■ **TASK DIRECTIONS**
Beneath this line sits some data. Return only its lines from the one holding "du contrat grâce" through the one holding "gevaar brengt. Een", inclusive, exactly, with the images removed.

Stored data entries
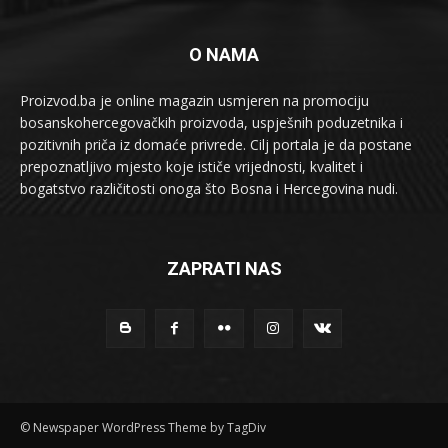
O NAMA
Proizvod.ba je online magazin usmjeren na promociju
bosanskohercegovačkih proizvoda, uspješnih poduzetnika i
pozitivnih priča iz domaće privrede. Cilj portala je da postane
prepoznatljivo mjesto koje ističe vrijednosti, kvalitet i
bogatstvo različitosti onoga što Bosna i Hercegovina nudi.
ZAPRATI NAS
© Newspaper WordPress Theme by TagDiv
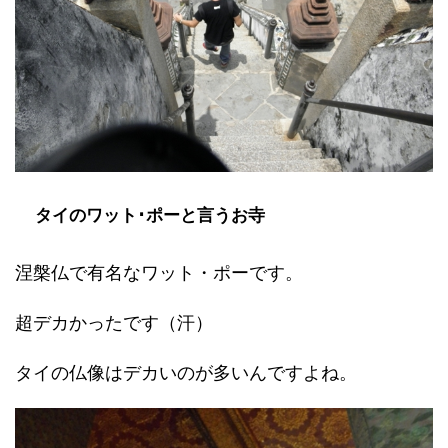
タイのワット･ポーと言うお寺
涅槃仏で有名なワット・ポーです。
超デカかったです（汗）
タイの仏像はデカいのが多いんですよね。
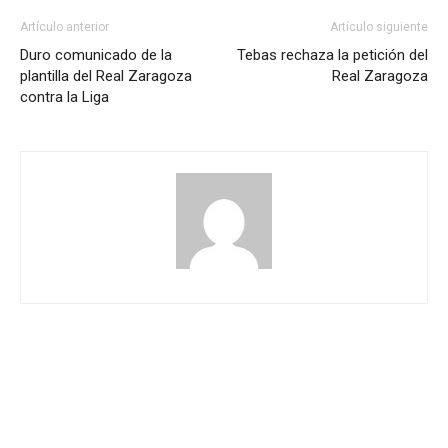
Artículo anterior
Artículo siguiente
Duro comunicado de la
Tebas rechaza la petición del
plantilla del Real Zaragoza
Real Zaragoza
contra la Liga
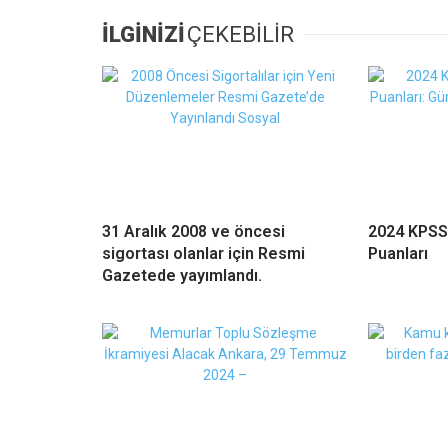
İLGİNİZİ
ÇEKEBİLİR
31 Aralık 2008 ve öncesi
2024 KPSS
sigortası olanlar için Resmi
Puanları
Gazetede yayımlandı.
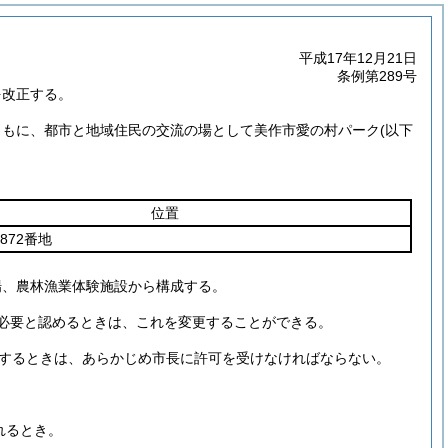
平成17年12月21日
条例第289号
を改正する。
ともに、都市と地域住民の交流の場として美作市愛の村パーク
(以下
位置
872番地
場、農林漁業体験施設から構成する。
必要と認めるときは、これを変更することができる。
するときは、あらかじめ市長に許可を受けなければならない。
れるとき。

==

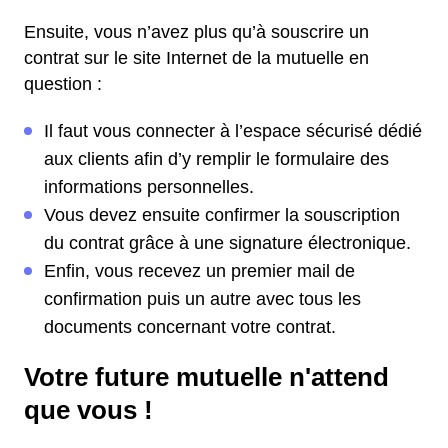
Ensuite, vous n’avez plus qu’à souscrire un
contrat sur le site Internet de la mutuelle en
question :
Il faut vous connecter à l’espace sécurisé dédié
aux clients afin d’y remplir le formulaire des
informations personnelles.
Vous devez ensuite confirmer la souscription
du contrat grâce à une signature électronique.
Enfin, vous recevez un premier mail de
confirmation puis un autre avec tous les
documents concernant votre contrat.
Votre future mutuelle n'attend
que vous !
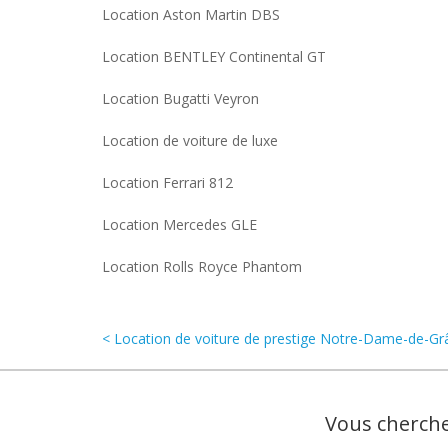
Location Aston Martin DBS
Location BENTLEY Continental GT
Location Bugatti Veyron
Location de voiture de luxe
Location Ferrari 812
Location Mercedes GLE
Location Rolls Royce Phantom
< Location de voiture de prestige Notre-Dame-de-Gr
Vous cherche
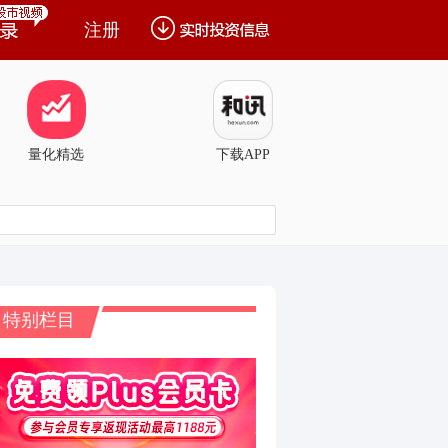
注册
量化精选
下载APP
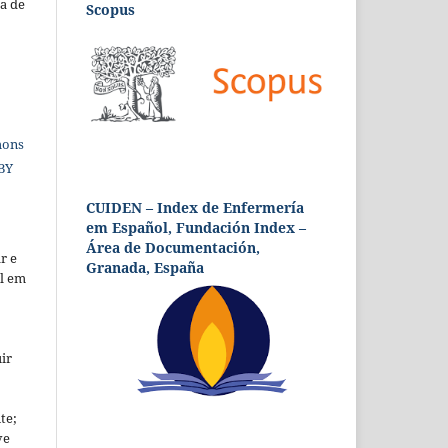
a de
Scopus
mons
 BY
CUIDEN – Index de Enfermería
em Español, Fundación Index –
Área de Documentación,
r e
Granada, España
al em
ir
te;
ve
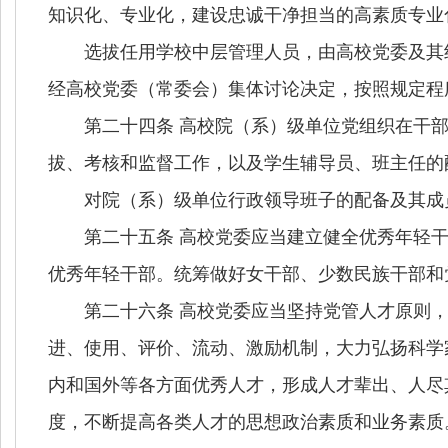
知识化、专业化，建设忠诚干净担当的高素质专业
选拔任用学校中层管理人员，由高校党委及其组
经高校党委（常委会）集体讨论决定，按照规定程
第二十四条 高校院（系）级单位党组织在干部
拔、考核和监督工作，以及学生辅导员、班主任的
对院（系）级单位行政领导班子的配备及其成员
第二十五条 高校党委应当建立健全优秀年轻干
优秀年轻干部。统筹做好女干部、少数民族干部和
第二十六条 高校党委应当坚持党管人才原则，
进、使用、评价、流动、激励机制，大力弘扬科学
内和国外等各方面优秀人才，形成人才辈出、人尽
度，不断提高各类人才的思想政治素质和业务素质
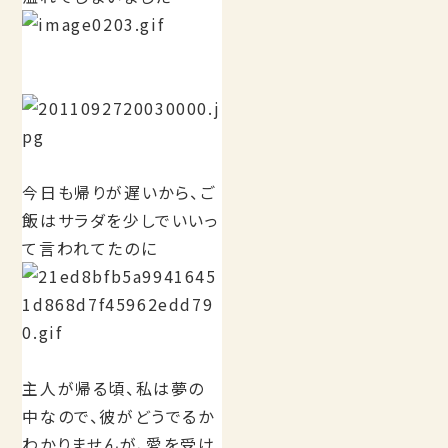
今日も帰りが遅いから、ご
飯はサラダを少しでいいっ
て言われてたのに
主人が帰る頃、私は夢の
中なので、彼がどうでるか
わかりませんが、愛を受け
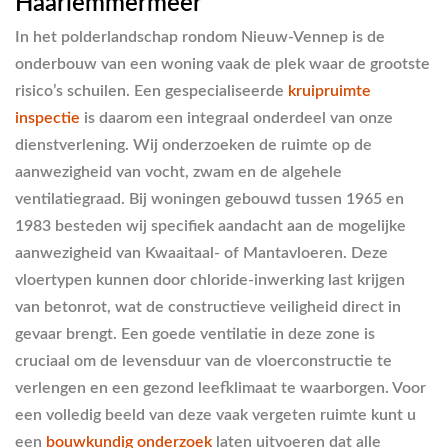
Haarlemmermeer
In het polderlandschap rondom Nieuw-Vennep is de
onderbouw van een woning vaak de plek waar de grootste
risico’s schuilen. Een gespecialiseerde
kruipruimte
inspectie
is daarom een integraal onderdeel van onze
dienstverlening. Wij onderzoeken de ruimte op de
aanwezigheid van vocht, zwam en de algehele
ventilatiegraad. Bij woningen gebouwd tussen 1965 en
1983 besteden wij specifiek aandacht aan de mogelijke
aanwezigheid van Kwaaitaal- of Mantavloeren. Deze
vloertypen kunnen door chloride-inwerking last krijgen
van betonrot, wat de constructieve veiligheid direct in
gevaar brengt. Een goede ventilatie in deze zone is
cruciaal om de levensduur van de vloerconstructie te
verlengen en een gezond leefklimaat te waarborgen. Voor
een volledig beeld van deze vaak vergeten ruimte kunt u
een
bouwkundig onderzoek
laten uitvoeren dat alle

■ **ANSWER TO THE EXERCISE**
du contrat grâce à une signature électronique.
Enfin, vous recevez un premier mail de
confirmation puis un autre avec tous les
documents concernant votre contrat.
Votre future mutuelle n'attend
que vous !
Location Aston Martin DBS
Location BENTLEY Continental GT
Location Bugatti Veyron
Location de voiture de luxe
Location Ferrari 812
Location Mercedes GLE
Location Rolls Royce Phantom
< Location de voiture de prestige Notre-Dame-de-Gr
Vous cherche
注册
量化精选
下载APP
a de
Scopus
mons
 BY
CUIDEN – Index de Enfermería
em Español, Fundación Index –
Área de Documentación,
r e
Granada, España
al em
ir
te;
ve
知识化、专业化，建设忠诚干净担当的高素质专业
选拔任用学校中层管理人员，由高校党委及其组
经高校党委（常委会）集体讨论决定，按照规定程
第二十四条 高校院（系）级单位党组织在干部
拔、考核和监督工作，以及学生辅导员、班主任的
对院（系）级单位行政领导班子的配备及其成员
第二十五条 高校党委应当建立健全优秀年轻干
优秀年轻干部。统筹做好女干部、少数民族干部和
第二十六条 高校党委应当坚持党管人才原则，
进、使用、评价、流动、激励机制，大力弘扬科学
内和国外等各方面优秀人才，形成人才辈出、人尽
度，不断提高各类人才的思想政治素质和业务素质
今日も帰りが遅いから、ご
飯はサラダを少しでいいっ
て言われてたのに
主人が帰る頃、私は夢の
中なので、彼がどうでるか
わかりませんが、愛を受け
Haarlemmermeer
In het polderlandschap rondom Nieuw-Vennep is de
onderbouw van een woning vaak de plek waar de grootste
risico’s schuilen. Een gespecialiseerde
kruipruimte
inspectie
is daarom een integraal onderdeel van onze
dienstverlening. Wij onderzoeken de ruimte op de
aanwezigheid van vocht, zwam en de algehele
ventilatiegraad. Bij woningen gebouwd tussen 1965 en
1983 besteden wij specifiek aandacht aan de mogelijke
aanwezigheid van Kwaaitaal- of Mantavloeren. Deze
vloertypen kunnen door chloride-inwerking last krijgen
van betonrot, wat de constructieve veiligheid direct in
gevaar brengt. Een goede ventilatie in deze zone is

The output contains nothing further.